Due anni fa si sfogò da Serena Bortone: Leopoldo Mastelloni disse di prendere la pensione minima e di mangiare “solo prodotti in offerta al supermercato”
Era il novembre del 2021 quando l’attore Leopoldo Mastelloni si sfogava in tv a “Oggi è un altro giorno”, il programma Rai condotto da Serena Bortone: non solo raccontò di prendere la pensione minima, “nonostante anni e anni di contributi”, ma rivelò anche di aver pensato al suicidio. L’attore oggi ha 77 anni e da quel 1984 sono passati quasi quarant’anni. Si tratta della data in cui lanciò un’imprecazione in diretta tv durante una puntata di Blitz. Da quel momento la sua presenza in televisione è stata sempre meno frequente fino ad una totale chiusura da parte delle emittenti.

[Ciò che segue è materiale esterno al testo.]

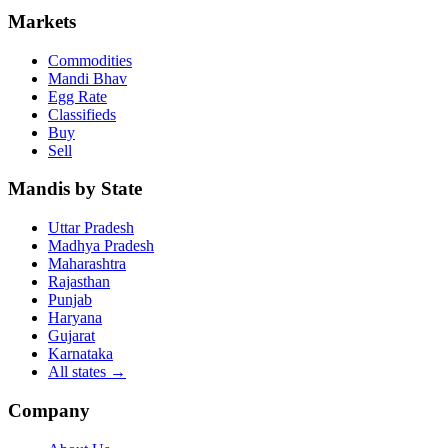
Markets
Commodities
Mandi Bhav
Egg Rate
Classifieds
Buy
Sell
Mandis by State
Uttar Pradesh
Madhya Pradesh
Maharashtra
Rajasthan
Punjab
Haryana
Gujarat
Karnataka
All states
→
Company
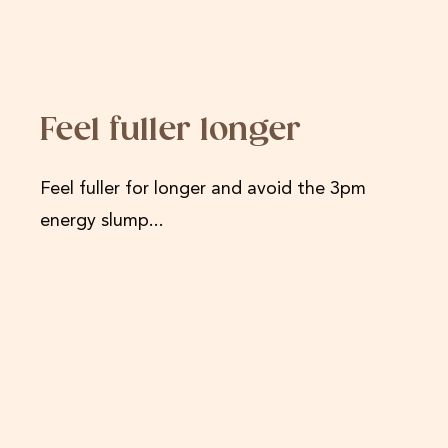
Feel fuller longer
Feel fuller for longer and avoid the 3pm
energy slump...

Proprio in quello stesso momento avvenne un’altra disavventura che segnò per sempre la sua vita: la cattiva gestione economica del commercialista a cui affidò i conteggi delle proprie finanze. Tuttavia, il denaro consegnato al professionista non è mai stato versato alla Cassa dei lavoratori dello spettacolo perché l’uomo utilizzava i soldi per investimenti personali. Mentre la tv chiudeva le porte, il teatro le lasciava spalancate. Dopo la partecipazione al reality della Fattoria nel 2006, qualche anno dopo scoprì di essere “diventato povero”. I misfatti compiuti dal professionista al quale si era affidato vennero a galla anni dopo: fece la domanda per la pensione e realizzò di non avere alcun contributo versato.
Il pensiero del suicidio: “Prenderei 40 pillole di sonnifero e me ne andrei via”
Nello sfogo in tv aveva detto di vivere con la “pensione minima”, prendendo 625 euro al mese. “Dopo 50 anni di lavoro e di contributi prendo 625 euro di pensione al mese. Se non avessi degli amici che mi aiutano – aveva confessato – prenderei 40 pillole di sonnifero e me ne andrei via: ci penso sempre più spesso a farla finita”. Dunque la rivelazione: “Non ho vergogna di dire come stanno le cose… io ormai mangio solo quello che i supermercati mettono in offerta”.
Ancora oggi viene considerato “un maestro del teatro”, ma è un appellativo poco consolatorio date le condizioni attuali. “Eppure io ho fatto i miei primi versamenti nel 1965 e dal 1968 per un lunghissimo periodo lavorando in Rai – spiegava proprio all’emittente di Viale Mazzini – ho versato tramite loro moltissimi contributi. Ed è mai possibile che mi debba trovare in condizioni di indigenza? Che me ne faccio allora di essere considerato un maestro del teatro? Vorrei meno onorificenze e più soldi, francamente”.
“Forse avrei dovuto nascondere i soldi sotto il materasso ed evadere il fisco, o forse ovrei mettermi su un barcone a largo di Lampedusa per avere una maggiore assistenza dallo Stato. È una cosa indegna quello che succede in Italia. E ormai io spero che mi prenda un colpo il prima possibile perché non so cosa posso fare in questa situazione. E devo pure sperare che qualcuno mi faccia un funerale, perché lo Stato paga la bara ai clandestini ma a noi no”.